Polyphasic Sleeping

Anyone have any experiences with polyphasic sleeping? Described as the “sleep of genius” it is supposed to have a great effect on your creativity and increase your production due to spending 2/24 hours sleeping.

"Polyphasic sleep is known to sleep researchers as a variant of a sleep pattern that is set in opposition to monophasic sleep. In monophasic sleep, an individual or an animal sleeps in a single block during a single wake-sleep cycle of 24 hours. Polyphasic sleep is also set apart from a biphasic sleep in which there are two blocks of sleep in 24 hours, i.e. the night sleep and the typical Latin siesta - the “6th hour nap”.

Polyphasic sleep is quite widespread in animal kingdom. In a recapitulation of phylogeny, human babies also sleep polyphasically, and gradually lose their nap slots until they become roughly biphasic around the age of one. Human adults, as much as all great apes, are largely biphasic. Although a majority of westerners do not nap on a regular basis their alertness shows a slump in alertness in the middle of the subjective day. This slump can consolidate in a short block of sleep in free-running conditions.

The theory behind the Uberman’s Sleep Schedule is that with some effort, we can entrain our brain to sleep along the ancient polyphasic cycle and gain lots of waking time on the way, mostly by shedding the lesser important stages of sleep (e.g. shortening Stage 1 of NREM, which seems to be just a transition state to the more “useful” stages of slow wave sleep)."

http://www.supermemo.com/articles/polyphasic.htm

Done it. ‘Some effort’ was about a month and a half of failed attempts. Finally finished the adaptation period (two consecutive weeks) got on the cycle, felt smoothe, and then intentionally cycled back. It got boring and lonely, and I still wasn’t more productive.

Would highly recommend the experience though. You pretty much gotta be a badass. This is not for the faint of heart.

I was not lifting at the time and cannot comment on what it did to my gains.

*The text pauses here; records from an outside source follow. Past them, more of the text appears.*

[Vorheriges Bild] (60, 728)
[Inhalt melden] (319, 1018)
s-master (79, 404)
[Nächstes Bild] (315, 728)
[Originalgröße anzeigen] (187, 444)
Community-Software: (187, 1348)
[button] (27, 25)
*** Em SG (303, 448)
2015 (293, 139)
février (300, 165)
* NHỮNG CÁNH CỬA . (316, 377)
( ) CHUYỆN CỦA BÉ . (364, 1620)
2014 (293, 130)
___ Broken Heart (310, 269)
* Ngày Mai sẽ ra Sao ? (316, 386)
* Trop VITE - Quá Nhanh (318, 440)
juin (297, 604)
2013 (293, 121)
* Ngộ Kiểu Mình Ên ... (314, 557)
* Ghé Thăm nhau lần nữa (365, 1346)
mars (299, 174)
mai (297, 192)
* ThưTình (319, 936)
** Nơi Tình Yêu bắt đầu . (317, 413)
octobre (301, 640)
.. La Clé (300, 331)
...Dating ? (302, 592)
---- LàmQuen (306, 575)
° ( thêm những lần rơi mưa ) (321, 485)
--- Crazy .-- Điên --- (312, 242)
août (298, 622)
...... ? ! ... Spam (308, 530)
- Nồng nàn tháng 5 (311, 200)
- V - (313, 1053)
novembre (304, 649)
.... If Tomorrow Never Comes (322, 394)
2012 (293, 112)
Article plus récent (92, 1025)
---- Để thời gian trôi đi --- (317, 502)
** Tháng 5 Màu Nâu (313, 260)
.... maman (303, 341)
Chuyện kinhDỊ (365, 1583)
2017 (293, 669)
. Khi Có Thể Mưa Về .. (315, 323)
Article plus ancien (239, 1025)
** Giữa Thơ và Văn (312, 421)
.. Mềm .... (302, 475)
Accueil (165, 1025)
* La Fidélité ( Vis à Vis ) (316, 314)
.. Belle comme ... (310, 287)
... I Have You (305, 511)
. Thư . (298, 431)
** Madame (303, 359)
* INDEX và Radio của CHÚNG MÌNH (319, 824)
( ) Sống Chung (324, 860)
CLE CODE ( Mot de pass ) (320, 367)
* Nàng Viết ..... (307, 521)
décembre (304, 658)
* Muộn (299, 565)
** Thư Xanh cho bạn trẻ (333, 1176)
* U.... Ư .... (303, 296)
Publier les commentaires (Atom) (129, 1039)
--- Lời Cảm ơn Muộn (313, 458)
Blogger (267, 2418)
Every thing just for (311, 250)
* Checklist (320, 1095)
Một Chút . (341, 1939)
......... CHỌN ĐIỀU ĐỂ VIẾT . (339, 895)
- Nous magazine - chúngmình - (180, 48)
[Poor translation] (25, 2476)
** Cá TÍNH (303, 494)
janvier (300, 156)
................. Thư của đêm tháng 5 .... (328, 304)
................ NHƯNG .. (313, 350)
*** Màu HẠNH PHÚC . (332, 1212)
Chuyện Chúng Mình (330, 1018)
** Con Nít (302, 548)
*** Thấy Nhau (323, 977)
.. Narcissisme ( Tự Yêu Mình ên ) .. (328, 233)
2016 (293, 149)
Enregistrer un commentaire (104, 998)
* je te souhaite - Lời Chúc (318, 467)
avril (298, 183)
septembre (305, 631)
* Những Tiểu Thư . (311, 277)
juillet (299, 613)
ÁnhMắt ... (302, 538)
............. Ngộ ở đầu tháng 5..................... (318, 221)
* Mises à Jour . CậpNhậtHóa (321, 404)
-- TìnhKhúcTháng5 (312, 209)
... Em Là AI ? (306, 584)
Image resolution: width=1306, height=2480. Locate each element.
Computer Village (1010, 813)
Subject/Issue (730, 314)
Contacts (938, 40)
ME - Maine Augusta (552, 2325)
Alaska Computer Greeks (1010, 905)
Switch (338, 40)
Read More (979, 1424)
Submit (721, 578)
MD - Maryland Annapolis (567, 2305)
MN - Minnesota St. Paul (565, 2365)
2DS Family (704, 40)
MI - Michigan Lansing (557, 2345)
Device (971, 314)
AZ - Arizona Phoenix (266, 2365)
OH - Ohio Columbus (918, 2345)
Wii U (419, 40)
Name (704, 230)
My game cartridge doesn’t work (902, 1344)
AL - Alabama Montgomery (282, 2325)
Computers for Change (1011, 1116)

Steve Pavlina kept a decent blog of his experience, which I found helpful, although I think he glosses over most of the grunge and grit involved. Also, there’s been some limited scientific inquiry on this done by a guy with a REDICULOUSLY expensive book and an italian name. Fortunately, it was in circulation at my University Library at the time.

i think this was on a seinfeld episode…needless to say it didn’t work out to well for kramer and i doubt it’s an optimal approach for any human being.

I knew a guy in college who did this. He claimed it worked great, but he seemed out of it all of the time.